When the Pudding Doesn’t Pan Out

March 28, 2023 | Jaci Miller

Rich, velvety chocolate pudding called my name. Impatient to try the fudgy concoction, I unceremoniously (and unhygienically) shoved my finger into the bowl of bliss, scooped a big dollop and stuck it in my mouth.

I coughed. Not sweet. Beefy. This was … gravy! Cold gravy!

Ugh. Tempted to spit out the mouthful, I swallowed hard and sipped some water. I supposed this served me right for my barbaric manners.

Now, I love gravy. Hard to beat a pile of fluffy mashed potatoes topped with rivers of the stuff. Salty, meaty goodness hits the spot — that is, when the spot calls for savory.

But I was expecting sweet chocolate. And the unforeseen contrast between the two left me gagging.

Maybe you’ve encountered this too, like when you were expecting to enjoy a bite of lemon taffy, and it turned out to be banana. Blech.

Or maybe, something happened. Something so opposite of what you expected for your life that it sent you reeling. Maybe an unplanned pregnancy or a job change.

Our expectations can color our beliefs. They color how we view what God is doing. And, sometimes we view it wrong.

We may not expect the thing God wants to give us. His gifts can be just as good as what we hoped for, but the shock of gravy-for-pudding still turns us upside down, questioning Him, asking, “What about the pudding?” Or, “Oh God, I needed chocolate right now. Why did you give me gravy?”

I don’t believe for one instant that God watches from Heaven, chortling over our displeasure. Roaring with laughter at the good one He pulled over on us. No.

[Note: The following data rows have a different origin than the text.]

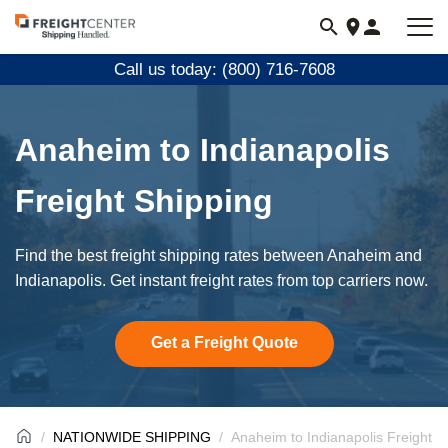
Visit
freightcenter.com
Call us today: (800) 716-7608
Anaheim to Indianapolis
Freight Shipping
Find the best freight shipping rates between Anaheim and
Indianapolis. Get instant freight rates from top carriers now.
Get a Freight Quote
NATIONWIDE SHIPPING
Anaheim to Indianapolis Freight S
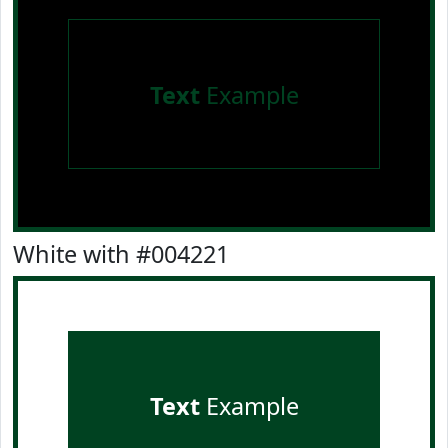
Text
Example
White with #004221
Text
Example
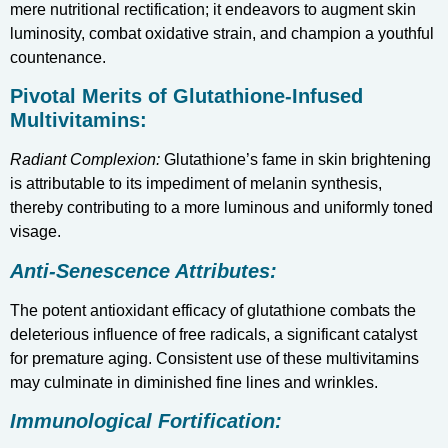
mere nutritional rectification; it endeavors to augment skin
luminosity, combat oxidative strain, and champion a youthful
countenance.
Pivotal Merits of Glutathione-Infused
Multivitamins:
Radiant Complexion:
Glutathione’s fame in skin brightening
is attributable to its impediment of melanin synthesis,
thereby contributing to a more luminous and uniformly toned
visage.
Anti-Senescence Attributes:
The potent antioxidant efficacy of glutathione combats the
deleterious influence of free radicals, a significant catalyst
for premature aging. Consistent use of these multivitamins
may culminate in diminished fine lines and wrinkles.
Immunological Fortification:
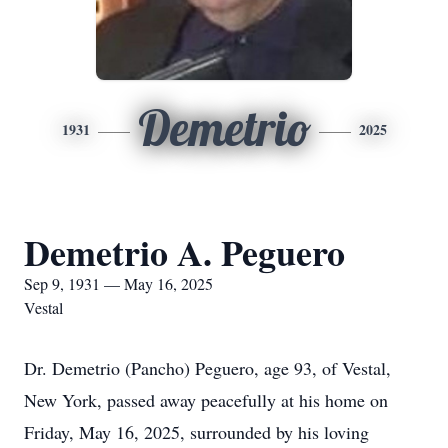
Demetrio
1931
2025
Demetrio A. Peguero
Sep 9, 1931 — May 16, 2025
Vestal
Dr. Demetrio (Pancho) Peguero, age 93, of Vestal,
New York, passed away peacefully at his home on
Friday, May 16, 2025, surrounded by his loving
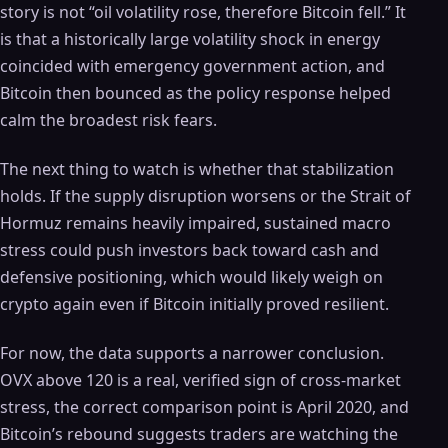
story is not “oil volatility rose, therefore Bitcoin fell.” It
is that a historically large volatility shock in energy
coincided with emergency government action, and
Bitcoin then bounced as the policy response helped
calm the broadest risk fears.
The next thing to watch is whether that stabilization
holds. If the supply disruption worsens or the Strait of
Hormuz remains heavily impaired, sustained macro
stress could push investors back toward cash and
defensive positioning, which would likely weigh on
crypto again even if Bitcoin initially proved resilient.
For now, the data supports a narrower conclusion.
OVX above 120 is a real, verified sign of cross-market
stress, the correct comparison point is April 2020, and
Bitcoin’s rebound suggests traders are watching the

Matthew 7:9-11 says, “‘Which of you, if your son asks for bread, will give him a stone? Or if he asks for a fish, will give him a snake? If you, then, though you are evil, know how to give good gifts to your children, how much more will your Father in heaven give good gifts to those who ask him!’”

If the circumstance is of God (and sometimes it may not be from Him, but that’s a different post), there is goodness in it. So, when God gives us “gravy,” He views it as a good gift — not a practical joke. I’m sure God would much rather see us rejoice in the good gift, than splutter in disgust that it wasn’t what we hoped for. The problem lies in our expectations being misaligned with His purposes.

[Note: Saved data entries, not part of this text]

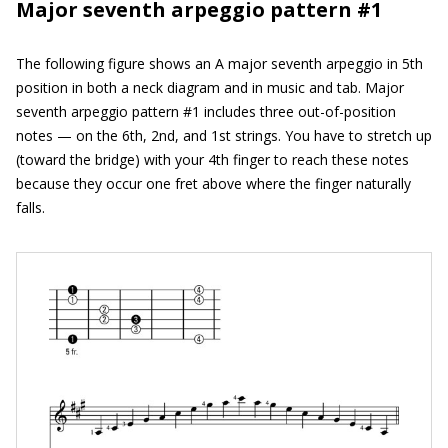
Major seventh arpeggio pattern #1
The following figure shows an A major seventh arpeggio in 5th
position in both a neck diagram and in music and tab. Major
seventh arpeggio pattern #1 includes three out-of-position
notes — on the 6th, 2nd, and 1st strings. You have to stretch up
(toward the bridge) with your 4th finger to reach these notes
because they occur one fret above where the finger naturally
falls.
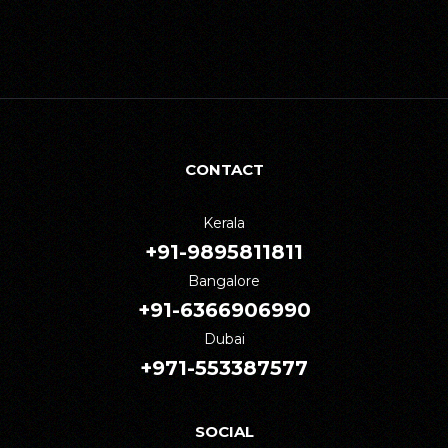
CONTACT
Kerala
+91-9895811811
Bangalore
+91-6366906990
Dubai
+971-553387577
SOCIAL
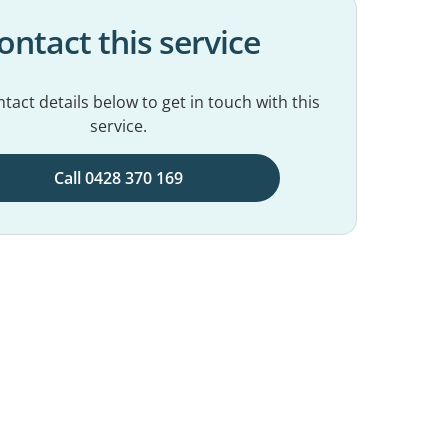
ontact this service
tact details below to get in touch with this
service.
Call 0428 370 169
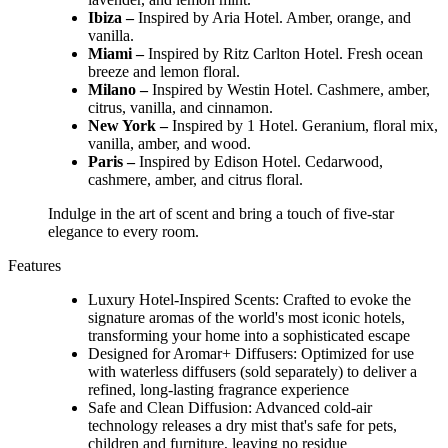
Ibiza –
Inspired by Aria Hotel. Amber, orange, and
vanilla.
Miami –
Inspired by Ritz Carlton Hotel. Fresh ocean
breeze and lemon floral.
Milano –
Inspired by Westin Hotel. Cashmere, amber,
citrus, vanilla, and cinnamon.
New York –
Inspired by 1 Hotel. Geranium, floral mix,
vanilla, amber, and wood.
Paris –
Inspired by Edison Hotel. Cedarwood,
cashmere, amber, and citrus floral.
Indulge in the art of scent and bring a touch of five-star
elegance to every room.
Features
Luxury Hotel-Inspired Scents: Crafted to evoke the
signature aromas of the world's most iconic hotels,
transforming your home into a sophisticated escape
Designed for Aromar+ Diffusers: Optimized for use
with waterless diffusers (sold separately) to deliver a
refined, long-lasting fragrance experience
Safe and Clean Diffusion: Advanced cold-air
technology releases a dry mist that's safe for pets,
children and furniture, leaving no residue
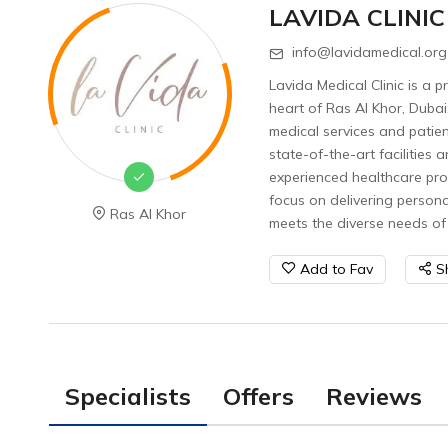
LAVIDA CLINIC
info@lavidamedical.org
Lavida Medical Clinic is a p
heart of Ras Al Khor, Dubai
medical services and patient
state-of-the-art facilities 
experienced healthcare prof
focus on delivering person
Ras Al Khor
meets the diverse needs of 
Add to Fav
S
Specialists
Offers
Reviews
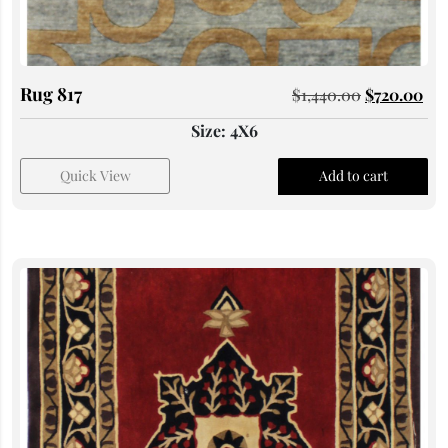
Rug 817
$
1,440.00
$
720.00
Size: 4X6
Quick View
Add to cart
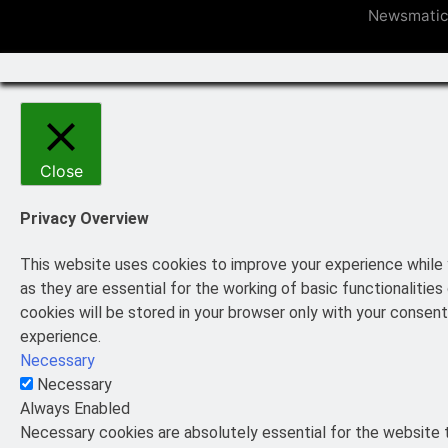
Newsmatic
Close
Privacy Overview
This website uses cookies to improve your experience while 
as they are essential for the working of basic functionaliti
cookies will be stored in your browser only with your consen
experience.
Necessary
Necessary
Always Enabled
Necessary cookies are absolutely essential for the website t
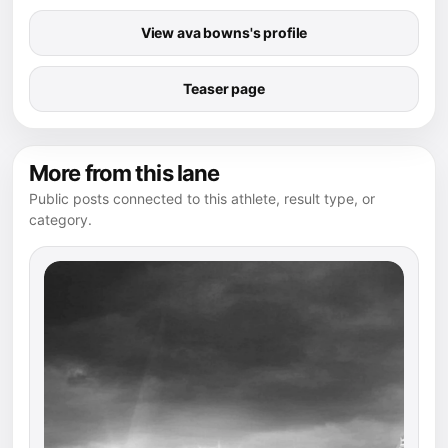
View ava bowns's profile
Teaser page
More from this lane
Public posts connected to this athlete, result type, or
category.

What if Moses had said, “Lord, I didn’t want you to speak through a burning bush. Send me an angel instead.” Had Moses turned away, he would have missed the calling of his life. Plus, he would have missed all the wonders and signs God performed along the path to liberating the Hebrews.

Or, if Christ, in the Garden of Gethsemane, had cried out, “Father, it’s harder than I thought it would be. Send someone else.” Suppose Christ had spit us out in favor of what he, and not God, wanted. What hopelessness would humanity have experienced then?

The point of this extended metaphor of brown semi-solids? To encourage us to walk more closely with Him so we can see His work in our lives from a broader perspective. To be so in alignment with Him that His gifts delightfully surprise. Not shock or disappoint.                                                            

To realize that even when the pudding doesn’t pan out, gravy is still a gift.